Some students gasped as the class watched the video. The video showed Oprah Winfrey “appearing to be male,” Amazon’s technology said with a 76.5 percent confidence level. Elsewhere in the video, Microsoft’s system mistook Michelle Obama for “a young man in a black shirt,” while IBM’s system misidentified Serena Williams with 89 percent confidence. for “male”.

(Microsoft and amazon It later announced improvements to the accuracy of its system, while IBM Stop selling such tools. Amazon said it is committed to continuously improving its facial analysis technology through customer feedback and collaboration with researchers, and Microsoft and IBM say they are committed to the responsible development of AI)

“I’m appalled that women of color are seen as men, even though they don’t look like men at all,” said student Nadia Zadine, 14. “Joe Biden knows about it ?”

Ms. Hahn said the purpose of the AI ​​bias course was to show student programmers that computer algorithms can be flawed, just as humans design cars and other products, and to encourage them to challenge problematic technologies.

“You are the next generation,” Ms. Hahn said to the young women at the end of the course. “Would you let this happen when you were out in the world?”

“No!” A group of students responded in unison.

A few doors down the hall, in a colorful classroom filled with handmade paper snowflakes and origami cranes, Ms. Schuman is preparing to teach a more advanced programming course, Software Engineering 3, that focuses on Creative computing such as game design and art. Earlier that week, her student coders discussed how new AI systems like ChatGPT can analyze vast amounts of information and then generate human-like text and images based on short prompts.

As part of the lesson, students in grades 11 and 12 read news articles about how ChatGPT can be both useful and error-prone. They also read social media posts about how chatbots were prompted to generate text promoting hate and violence.

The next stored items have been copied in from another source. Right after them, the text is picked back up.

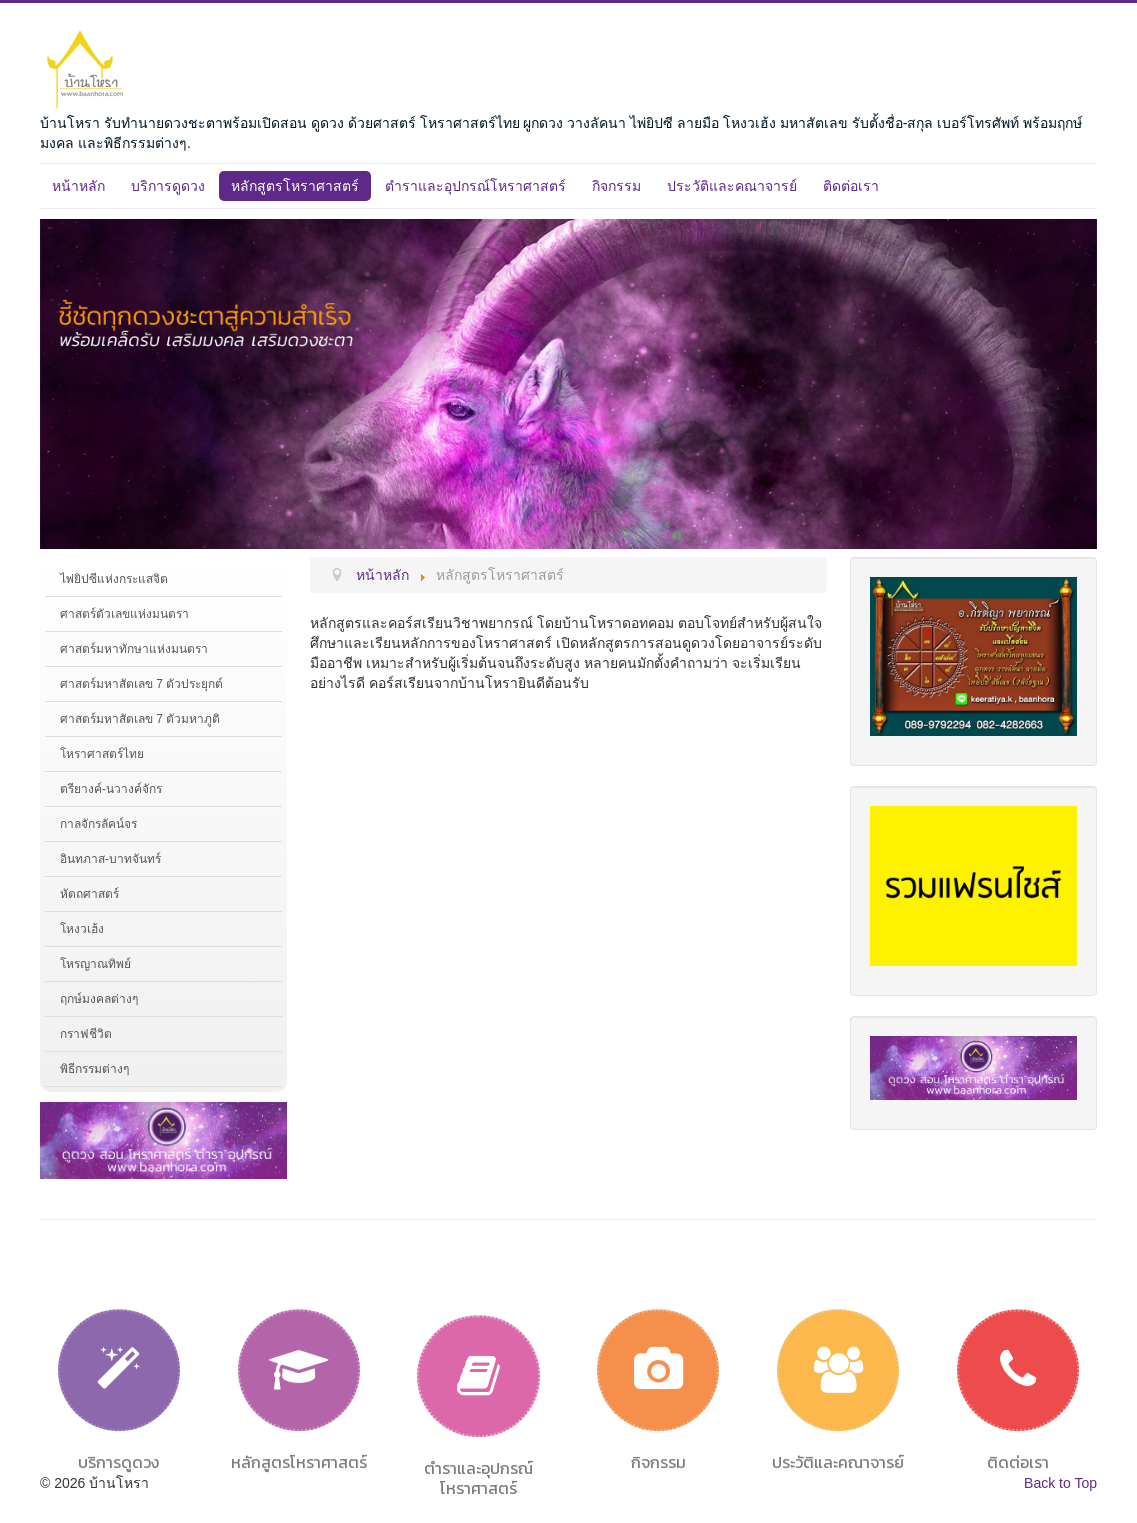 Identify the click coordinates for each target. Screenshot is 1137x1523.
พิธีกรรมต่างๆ (94, 1069)
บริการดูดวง (168, 186)
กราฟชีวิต (86, 1034)
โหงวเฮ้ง (82, 929)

But students can’t try ChatGPT in class on their own. The school district has blocked Worried it might be used for cheating. So the students asked Mr. Schuman to create a lesson for the class using the chatbot as an experiment.

Ms. Schuman spent hours at home prompting the system to generate lessons about wearable technology like smart watches. In response to her specific request, ChatGPT developed a highly detailed 30-minute lesson plan—including a warm-up discussion, wearable technology reading, class exercises, and a wrap-up discussion.

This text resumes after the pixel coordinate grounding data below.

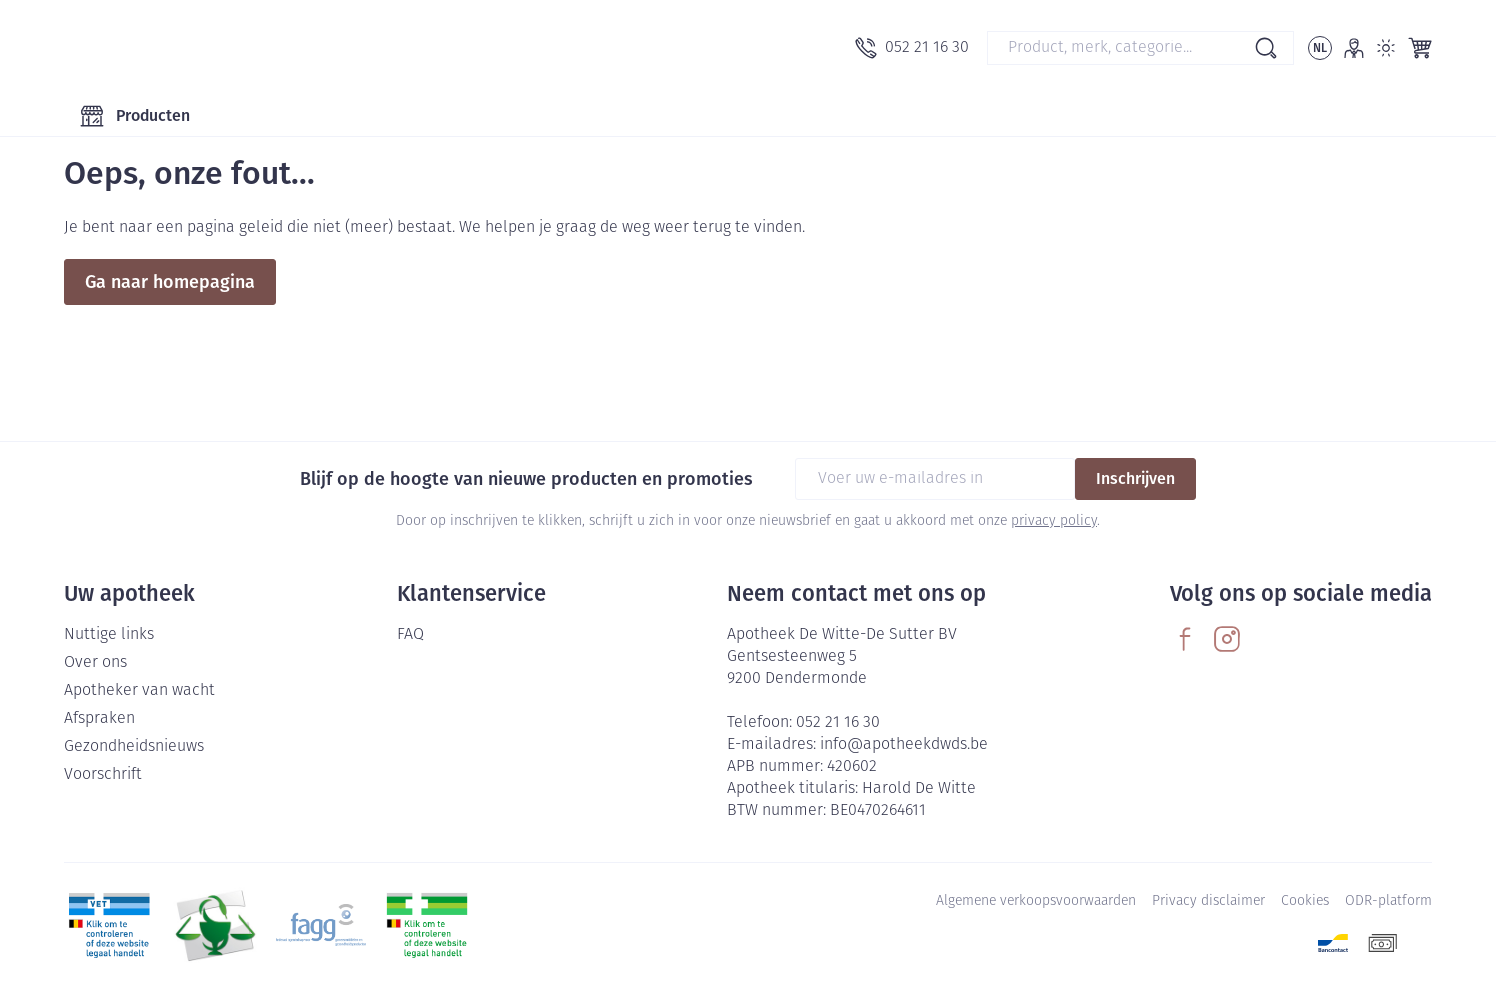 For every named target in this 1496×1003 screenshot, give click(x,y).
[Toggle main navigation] (135, 116)
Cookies (1305, 901)
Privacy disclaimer (1208, 901)
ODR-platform (1388, 901)
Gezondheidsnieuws (134, 747)
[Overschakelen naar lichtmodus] (1386, 48)
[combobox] (1140, 48)
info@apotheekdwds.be (904, 745)
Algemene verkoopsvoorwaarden (1036, 901)
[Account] (1354, 48)
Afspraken (99, 719)
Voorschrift (103, 775)
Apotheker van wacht (139, 691)
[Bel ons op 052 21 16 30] (912, 48)
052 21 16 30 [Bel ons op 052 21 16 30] (838, 723)
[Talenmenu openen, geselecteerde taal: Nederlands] (1320, 48)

At the start of class, Ms. Shuman asks students to spend 20 minutes listening to the scripting lesson as if it were a real lesson on wearable technology. They then analyze the effectiveness of ChatGPT as a simulated teacher.

In small groups, students read aloud robot-generated information about the convenience, health benefits, brand names and market value of smartwatches and fitness trackers. Students groaned as they read out ChatGPT’s bland sentences—”Examples of smart glasses include Google Glass Enterprise 2″—and said it sounded like marketing copy or a rave product review.

“It reminds me of fourth grade,” said Jayda Arias, 18. “Very bland.”

The class found the lesson tedious compared to Ms. Schuman’s, a charismatic teacher who crafted course material for her specific students, asked them provocative questions, and instantly Come up with relevant, real examples.

“The only part of the class that works is that it’s easy,” Alexania Echevarria, 17, said of the ChatGPT material.

“ChatGPT seems to like wearable technology,” said another student, Alia Goddess Burke, 17. “It’s biased!”

Ms. Shuman’s lessons go beyond learning how to spot AI bias. She is using ChatGPT to send a message to her students that AI is not inevitable and that young women have the power to challenge it.

“Should your teachers be using ChatGPT?” Ms. Schuman asked towards the end of the session.

The students’ answer has been a resounding “No!” At least so far.